Hopes the euro zone might emerge from recession soon were dealt a blow on Thursday, as surveys showed the downturn in the region's businesses worsened unexpectedly this month - especially in France.
Economists had expected that Thursday's Flash Eurozone Services PMI, a business survey and one of the earliest monthly indicators of economic activity, would add to tentative signs that a recovery is in the offing.
But the indicator fell in February to 47.3 from 48.6, marking a year below the 50 threshold for growth and confounding expectations for a rise to 49.0 from more than 30 analysts polled by Reuters, none of whom forecast such a poor reading.
PMI compiler Markit said the schism between Germany and France - the two biggest economies in the euro zone - is now at its widest since the survey started in 1998.
While firms in Germany sustained a healthy rate of growth, French services companies are in the midst of their worst slump since the nadir of the Great Recession in early 2009.
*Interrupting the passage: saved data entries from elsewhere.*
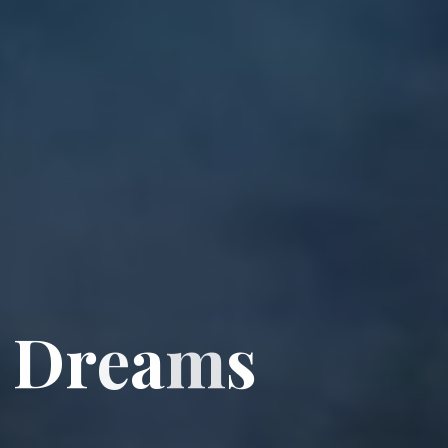
D
r
e
a
m
s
"If it wasn't for Germany, these would be really dire readings. At least the German economy is still helping to keep the euro zone afloat in some respects," said Chris Williamson, chief economist at Markit.
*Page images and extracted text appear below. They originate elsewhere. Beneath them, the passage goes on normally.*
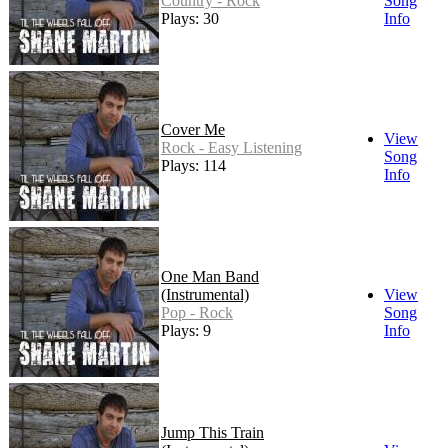
Country - Rock
Song
Plays: 30
Info
Cover Me
View
Rock - Easy Listening
Song
Plays: 114
Info
One Man Band
(Instrumental)
View
Pop - Rock
Song
Plays: 9
Info
Jump This Train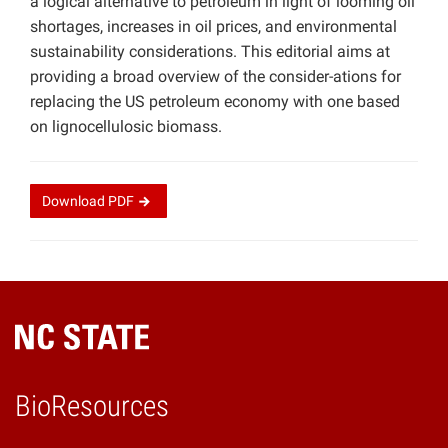
a logical alternative to petroleum in light of looming oil
shortages, increases in oil prices, and environmental
sustainability considerations. This editorial aims at
providing a broad overview of the consider-ations for
replacing the US petroleum economy with one based
on lignocellulosic biomass.
Download
PDF
BioResources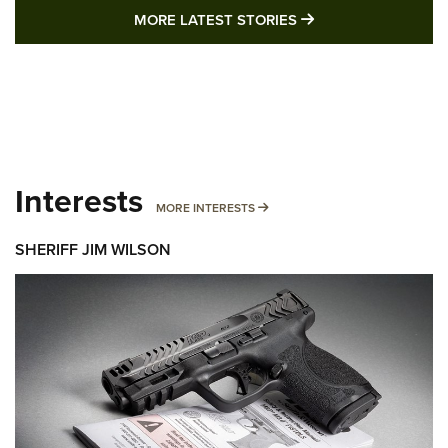
MORE LATEST STO
MORE LATEST STORIES
Interests
MORE INTERESTS
MORE INTERESTS
SHERIFF JIM WILSON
He said the latest PMIs pointed to the euro zone economy shrinking 0.2-0.3 percent in the first quarter, following an estimated 0.4 percent contraction at the end of last year.
That's gloomier than last week's Reuters poll of economists, which suggested the economy will merely stagnate this quarter.
By far the most worrying aspect of Thursday's PMIs was the dismal performance of French companies.
Williamson said the data for France were more befitting of a struggling "peripheral" euro zone economy like Spain or Italy, rather than the "core" status it traditionally shares with Germany.